There have been small steps forward in addressing the needs of displaced people. The civilians who had been left stranded on Paquitequete beach in Pemba in October after arriving from the conflict zone have finally been provided shelter after camping on the beach for a month. The government housed some of them in centers for displaced people in Metuge district, while others were brought to family members.
Attempts to further aid displaced populations have been hampered, however, by bureaucratic issues. Some international humanitarian workers have had trouble securing visas to enter Mozambique, which has left aid organizations short staffed.
In Maputo, Mozambique’s Attorney General announced that 12 Iranians who had been previously charged with drug smuggling after their ship, allegedly carrying 1,500 kilograms of heroin, was interdicted off the coast of Cabo Delgado will now also face terrorism charges. In addition to the drugs, the government now alleges the men were transporting AK-47s and other weapons to the insurgency. The Iranians were arrested in December 2019, and the government has made no suggestion that previously unavailable evidence against the men has emerged. It is unclear then why it took nearly a year to charge them if the evidence that they were smuggling guns is allegedly so strong.
On the international front, Zimbabwe’s ruling ZANU-PF party continues to make the case that it can offer assistance to Mozambique in Cabo Delgado in exchange for sanctions relief from the US. Addressing US President-elect Joe Biden by name, ZANU-PF spokesman Patrick Chinamasa said that “the sanctions have made us not intervene [in Cabo Delgado]. We are then asking the United States President-elect Joe Biden to remove the sanctions which he co-authored, if he’s intelligent enough.” Despite previous reports to the contrary, the US has not offered Zimbabwe sanctions relief in exchange for intervention in Cabo Delgado.

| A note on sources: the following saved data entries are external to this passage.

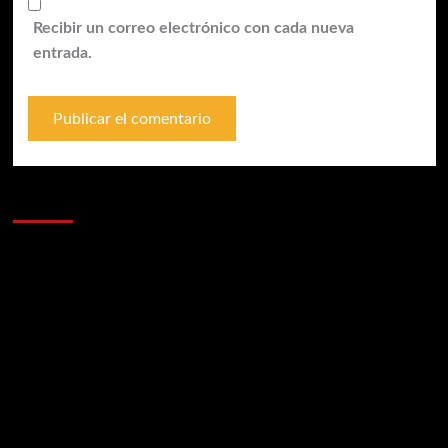
Recibir un correo electrónico con cada nueva
entrada.
Anunciantes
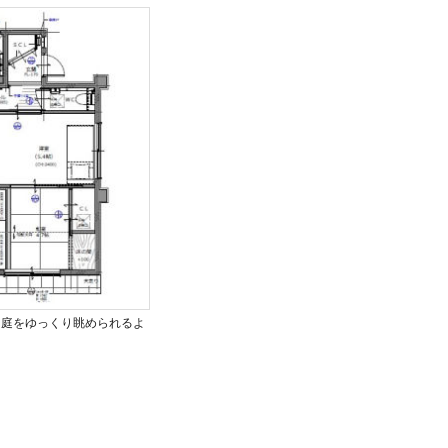
て庭をゆっくり眺められるよ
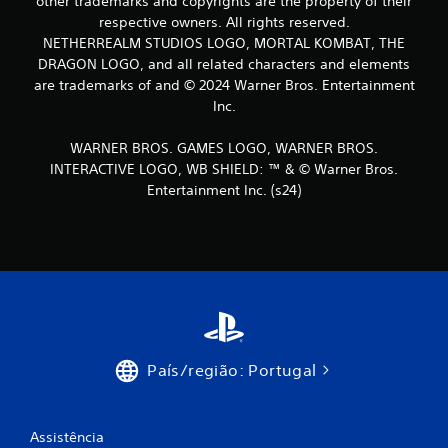
other trademarks and copyrights are the property of their
respective owners. All rights reserved.
a
NETHERREALM STUDIOS LOGO, MORTAL KOMBAT, THE
DRAGON LOGO, and all related characters and elements
s
are trademarks of and © 2024 Warner Bros. Entertainment
e
Inc.
e
WARNER BROS. GAMES LOGO, WARNER BROS.
INTERACTIVE LOGO, WB SHIELD: ™ & © Warner Bros.
m
Entertainment Inc. (s24)
3
2
0
c
l
País/região: Portugal
a
s
Assistência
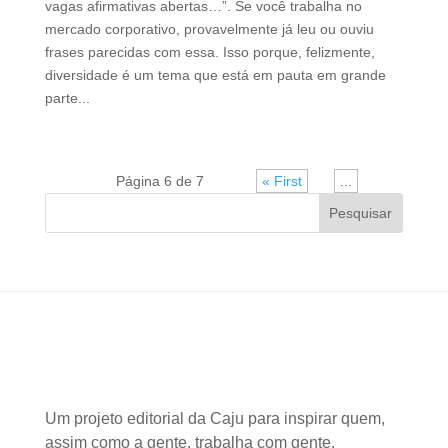
vagas afirmativas abertas…”. ‍Se você trabalha no
mercado corporativo, provavelmente já leu ou ouviu
frases parecidas com essa. Isso porque, felizmente,
diversidade é um tema que está em pauta em grande
parte...
Página 6 de 7
« First
«
...
»
Pesquisar
Um projeto editorial da Caju para inspirar quem,
assim como a gente, trabalha com gente.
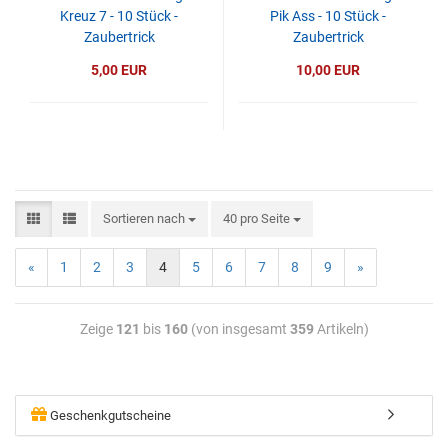
Kreuz 7 - 10 Stück -
Pik Ass - 10 Stück -
Zaubertrick
Zaubertrick
5,00 EUR
10,00 EUR
Sortieren nach
40 pro Seite
«
1
2
3
4
5
6
7
8
9
»
Zeige
121
bis
160
(von insgesamt
359
Artikeln)
Geschenkgutscheine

Around 10 November 2020, Islamist militia members clashed with prison guards at a prison in Macomia district (Cabo Delgado). No reports on injuries and/or fatalities.
On 10 November 2020, FDS forces clashed with members of an unidentified militia in Matambalale (Muidumbe, Cabo Delgado). No reports on injuries and/or fatalities.
Around 10 November 2020, Islamist militia members clashed with prison guards in the Mienze prison, in the Metuge district (Cabo Delgado). No reports on injuries and/or fatalities.
Around 10 November 2020, Islamist militia members clashed with prison guards in a prison in Mocimboa da Praia district (Cabo Delgado). No reports on injuries and/or fatalities.
On 10 November 2020, a clash between FDS forces and insurgents was reported in Muambula (Muidumbe, Cabo Delgado).
On 10 November 2020, a clash between FDS forces and insurgents was reported in Muatide (Muidumbe, Cabo Delgado). No reports on injuries and/or fatalities.